Hiring remote employees means giving your business access to more talent but it also requires major adjustments to your company culture in order for it to have a positive effect on your team and bottom line. Frequent communication, solid organizational support, and helping remote employees stay balanced are the keys to sustained success.
Knowing how to lead remote employees within your larger team is not solely about you or the leadership team you are a part of. Employees are part of this equation too, and clearly understanding the remote experience for them is the key to success. A leader’s processes and employee-centered engagement needs to be equipped with the tools to meet their employees’ ongoing needs and requirements. Buffer.com reported the common obstacles remote employees report in their day-to-day such as getting distracted or missing camaraderie of colleagues.
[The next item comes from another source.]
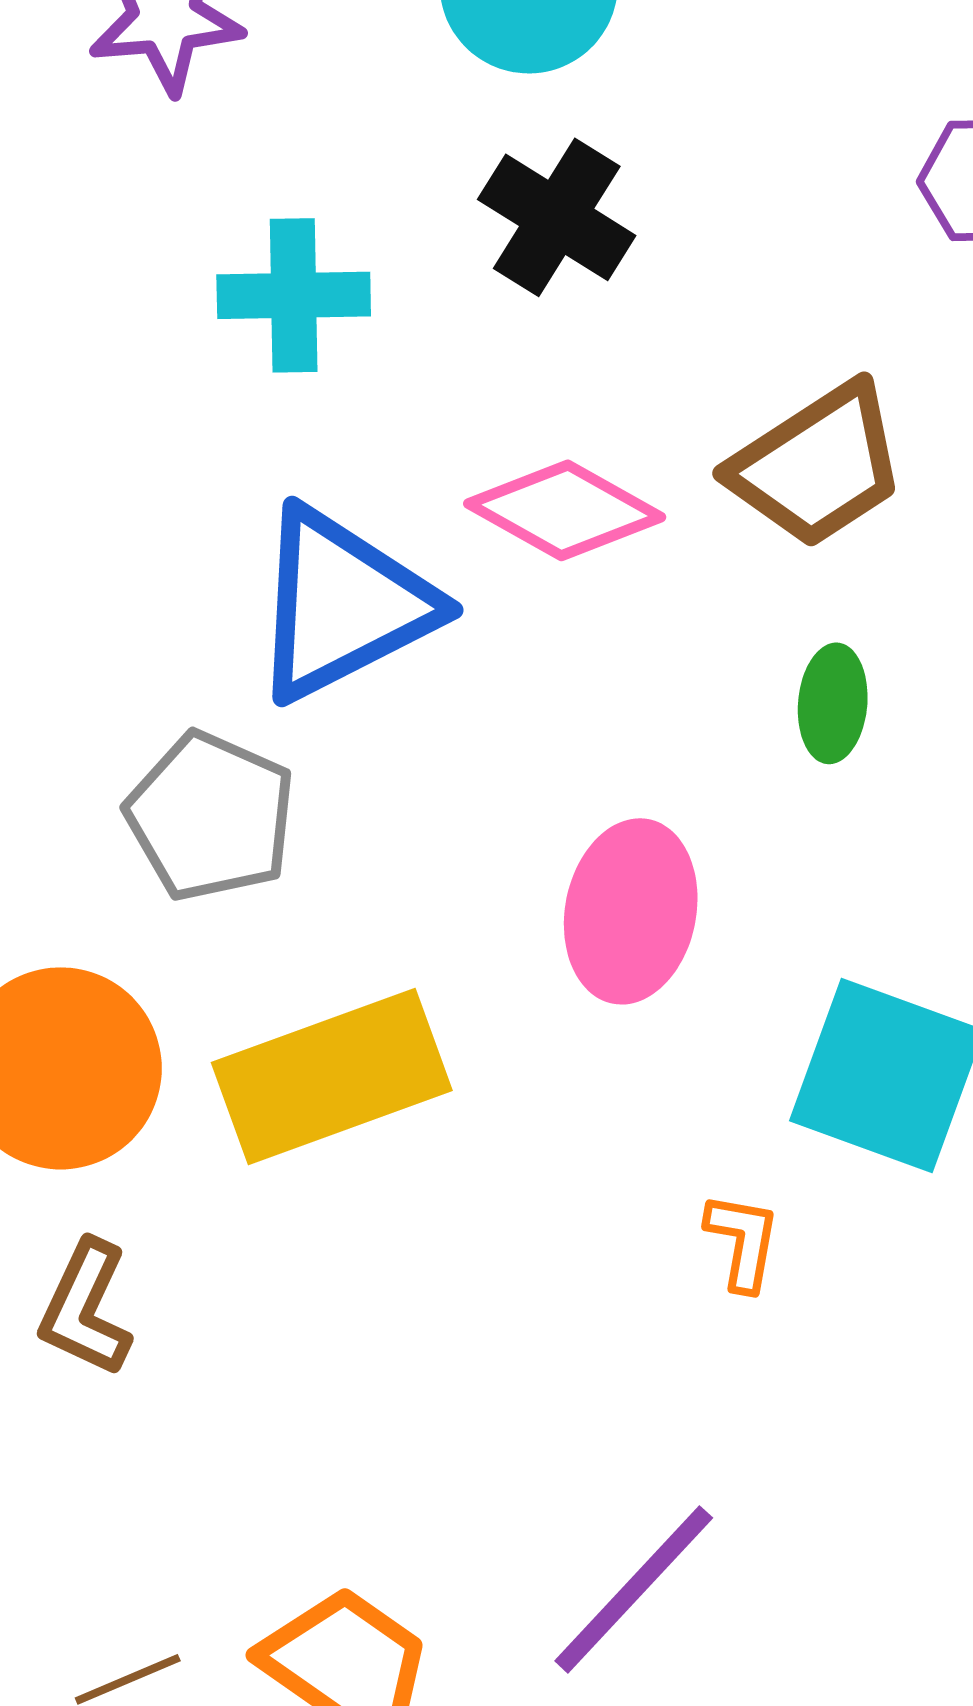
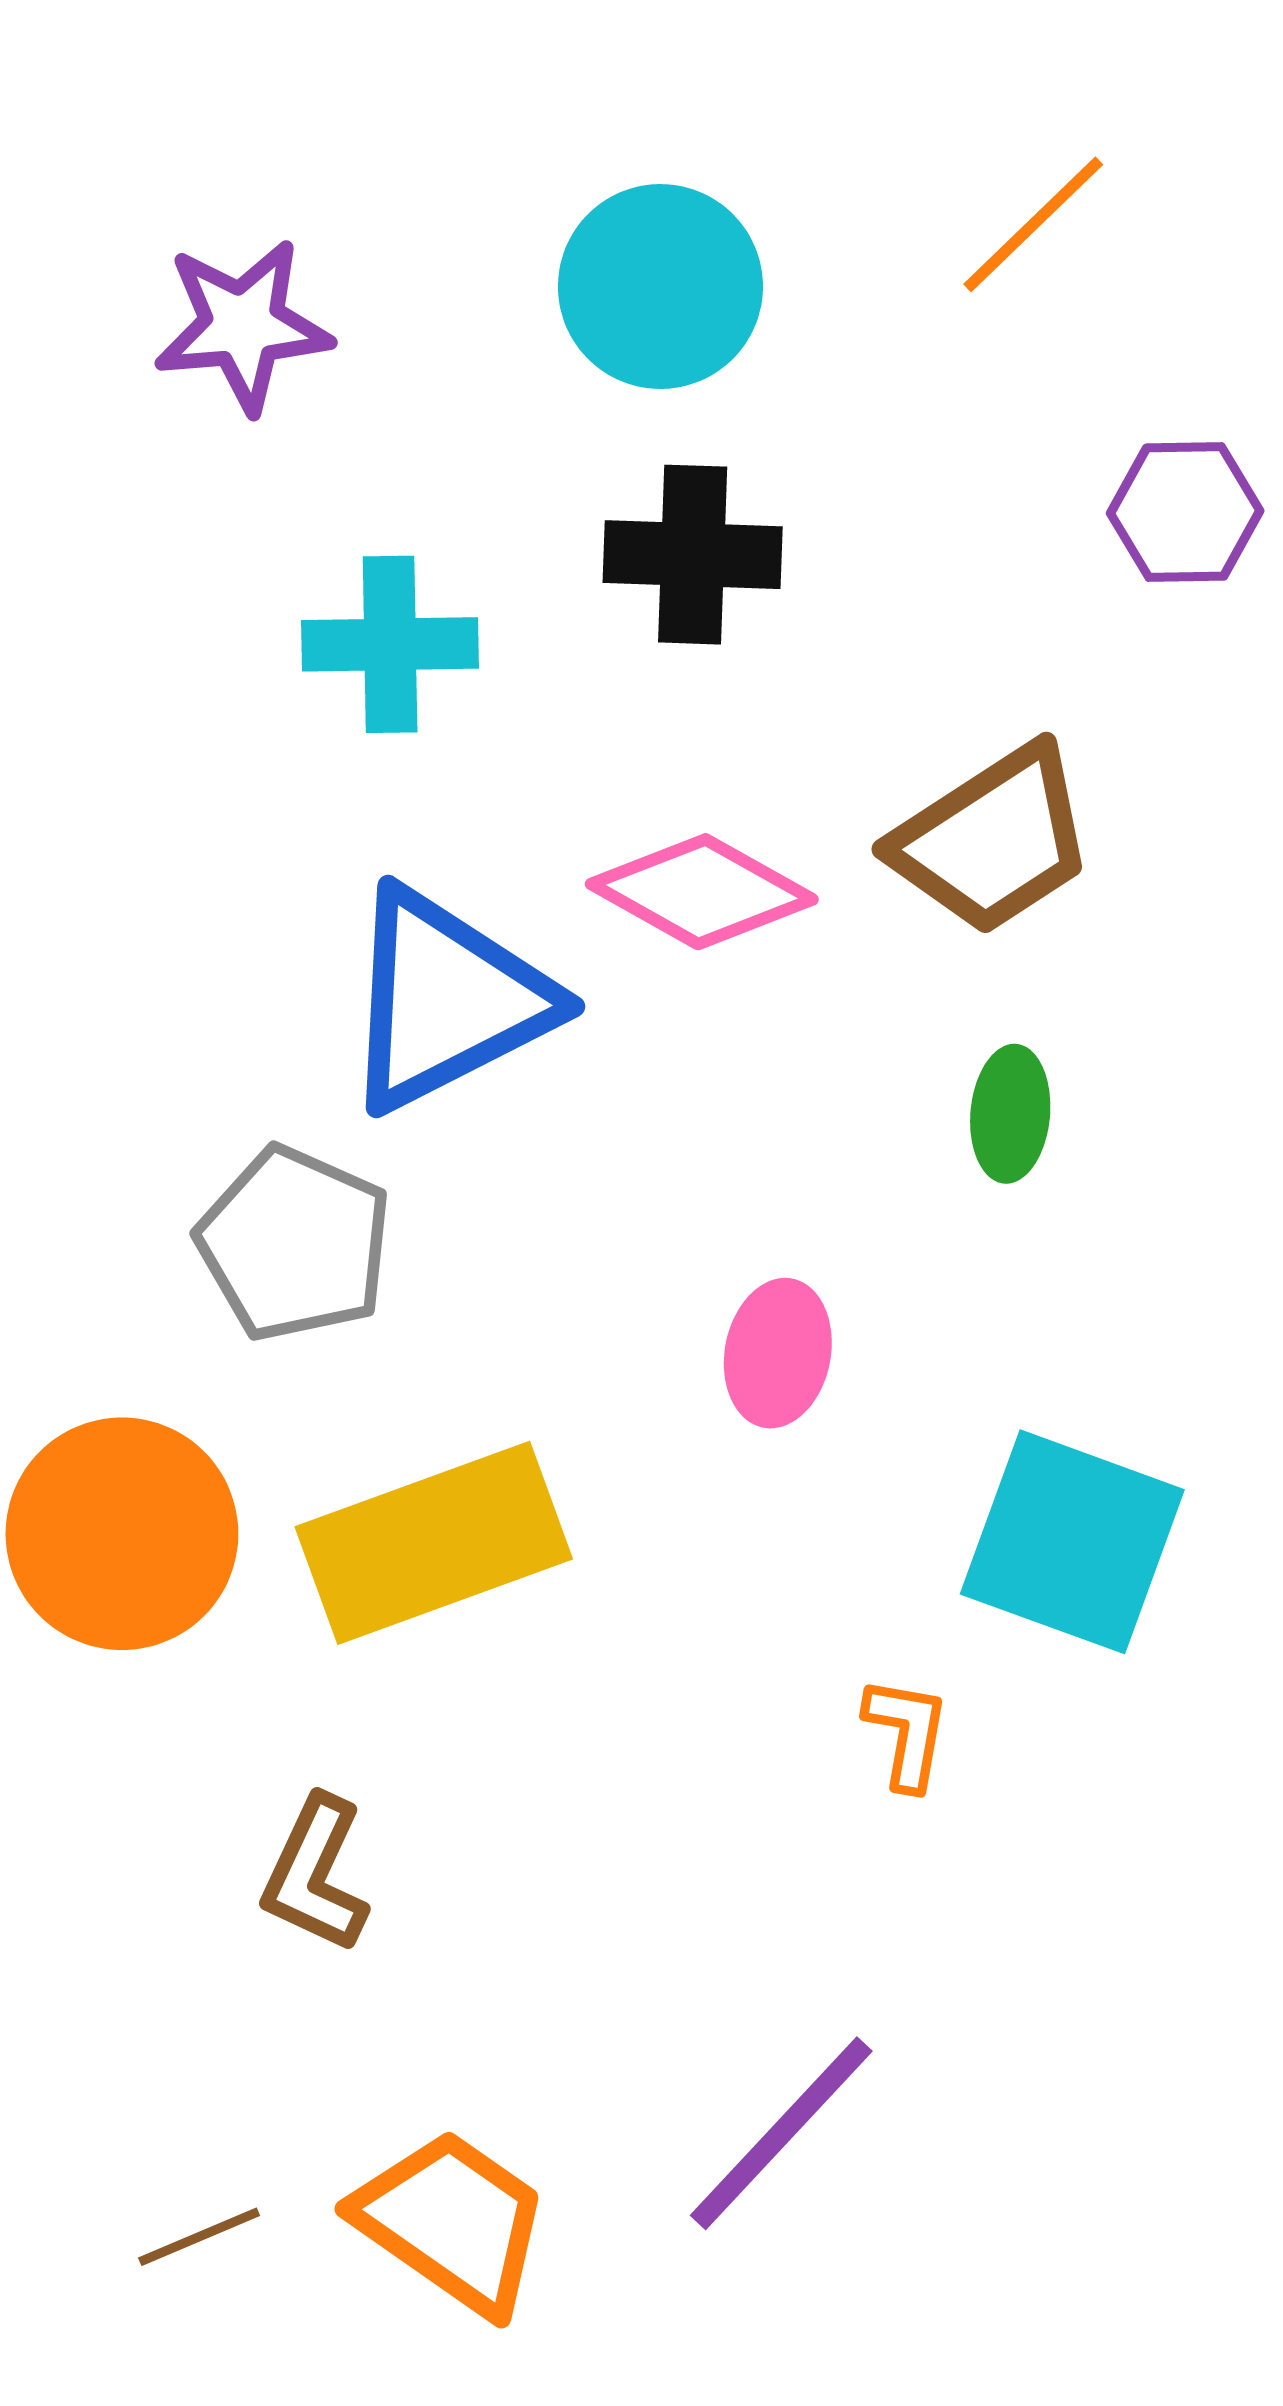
black cross: (557, 217) -> (693, 555), turned -30
pink ellipse: (631, 911) -> (778, 1353), size x0.7
brown L-shape: (86, 1308) -> (315, 1874), moved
Challenges for remote employees
(Source: State of Remote Work Report – 2019)
To help you counter the common problems of remote work, we put together a robust list of the best tips to managing remote employees.
1. Set an Expectation for Communication
When there’s no chance you’ll bump into your team members at the water cooler, or on the way to the parking lot, you have to be intentional about creating regular opportunities for team communication.
1:1 Meetings
At a minimum, managers should have a scheduled 1:1 check-in meeting (weekly or bimonthly). Developing real relationships takes more effort, and for that goal, meetings throughout the week and unplanned check-in calls are the way to establish these channels.
Team Check-ins
In addition to check-in meetings, choose to include weekly or bimonthly team video-chats, or quick Monday morning greetings via a messaging application, and utilize tools like Slack or another communication channel to encourage fluid work and communication planning. Friday afternoon text messages or larger companywide or team meetings or calls to close out the week help cap off what everyone is working for together. It is a nice reminder for remote employees to see and hear how their contributions are folding into larger projects for the organization. What works best for your team will depend on your industry and the involved employees’ roles, but the idea is to create opportunities for interaction that reduce isolation and that grow comradery.
Use Video Technology
(Source: State of Remote Work Report – 2019)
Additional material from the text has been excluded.